6/26/08

Write a function that reverses the order of the words in a string.( Words not the individual charecterS)

For example, your function should transform the string “Do or do not, there is no try.” to “try. no is there not, do or Do”. Assume that all words are space delimited and treat punctuation the same as letters.

Just for variety, solve this problem in C, not Java or C#, and assume that you’re only dealing with ASCII characters that can be safely stored in byte arrays.

You probably already have a pretty good idea how you’re going to start this problem. Because you need to operate on words, you have to be able to recognize where words start and end. You can do this with a simple token scanner that iterates through each character of the string. Based on the definition given in the problem statement, your scanner will differentiate between nonword characters - namely, the space character - and word characters, which for this problem are all characters except space. A word begins, not surprisingly, with a word character and ends at the next nonword character or the end of the string.
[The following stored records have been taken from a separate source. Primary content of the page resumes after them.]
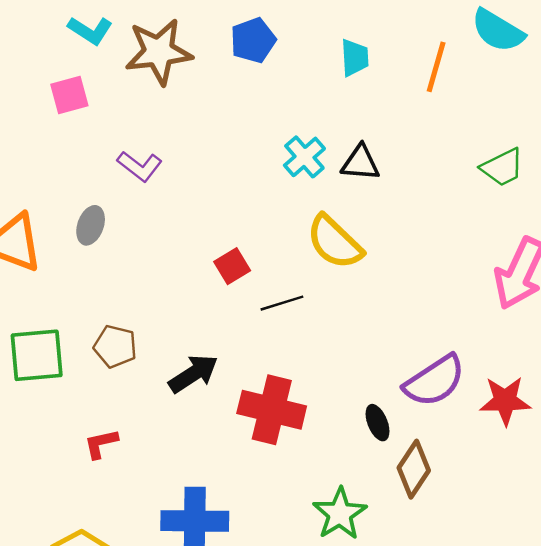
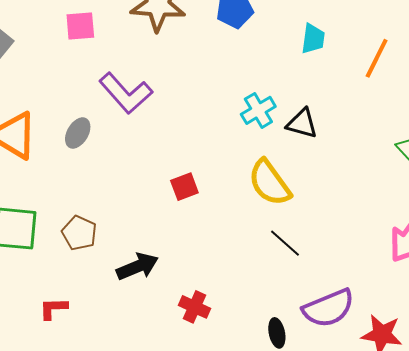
purple L-shape: (140, 166) -> (126, 93), size x1.5
black line: (282, 303) -> (285, 243), moved, turned 48
red cross: (272, 410) -> (194, 307), size x0.6

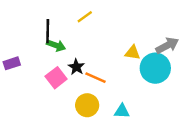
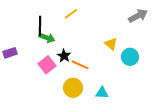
gray arrow: (167, 45) -> (138, 16), moved
yellow triangle: (133, 53) -> (111, 44), turned 32
cyan circle: (155, 68) -> (130, 57), size x0.7

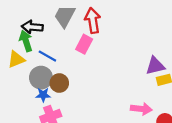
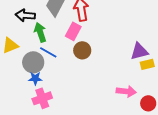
green arrow: (26, 41) -> (40, 32), moved
blue line: (47, 56) -> (48, 52), moved
brown circle: (59, 83) -> (82, 50), moved

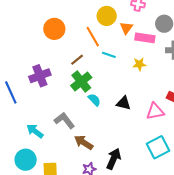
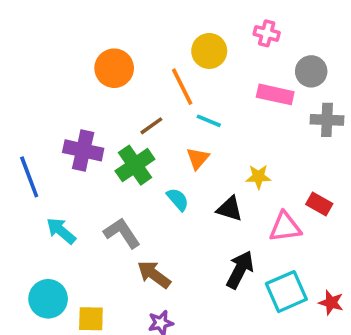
orange triangle: (126, 28) -> (198, 158), moved
yellow star: (139, 64) -> (258, 177), moved
purple cross: (40, 76) -> (83, 150), turned 30
green cross: (81, 81) -> (135, 165), moved
cyan arrow: (35, 131) -> (61, 231), moved
black arrow: (114, 159) -> (240, 270), moved

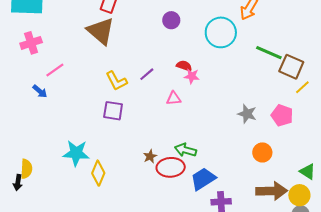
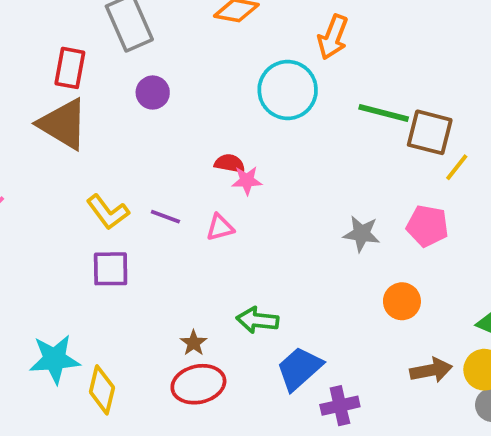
purple circle: (171, 20) -> (153, 93), moved
purple line: (147, 74) -> (165, 217), moved, turned 70
red ellipse: (171, 167) -> (198, 384), moved
brown arrow: (272, 191) -> (431, 370), size x0.7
The most obvious approach is to use your scanner to identify words, write these words into a temporary buffer, and then copy the buffer back over the original string. To reverse the order of the words, you will have to either scan the string backward to identify the words in reverse order or write the words into the buffer in reverse order (starting at the end of the buffer). It doesn’t matter which method you choose; the following discussion identifies the words in reverse order.

As always, consider the mechanics of how this works before you begin coding. First, you need to allocate a temporary buffer of the appropriate size. Next, you’ll enter the scanning loop, starting with the last character of the string. When you find a nonword character, you can write it directly to the buffer. When you find a word character, however, you can’t write it immediately to the temporary buffer. Because you’re scanning the string in reverse, the first word character you encounter is the last character of the word, so if you were to copy the characters in the order you find them, you’d write the characters within each word backward. Instead, you need to keep scanning until you find the first character of the word and then copy each character of the word in the correct, nonreversed order. When you’re copying the characters of a word, you need to identify the end of the word so that you know when to stop. You could do this by checking whether each character is a word character, but because you already know the position of the last character in the word, a better solution is to continue copying until you reach that position.


Tip

You may think you could avoid this complication by scanning the string forward and writing the words in reverse. However, you then have to solve a similar, related problem of calculating the start position of each word when writing to the temporary buffer.

An example may help to clarify this. Suppose you are given the string “piglet quantum.” The first word character you encounter is ‘m’. If you copy the characters as you found them, you end up with the string “mutnauq telgip”, which is not nearly as good a name for a techno group as the string you were supposed to produce, “quantum piglet”. To get “quantum piglet” from “piglet quantum” you need to scan until you get to ‘q’ and then copy the letters in the word in the forward direction until you get back to ‘m’ at position 13. Next, copy the space character immediately because it’s a nonword character. Then, just as for “quantum”, you would recognize the character ‘t’ as a word character, store position 5 as the end of the word, scan backward to ‘p’, and finally write the characters of “piglet” until you got to position 5.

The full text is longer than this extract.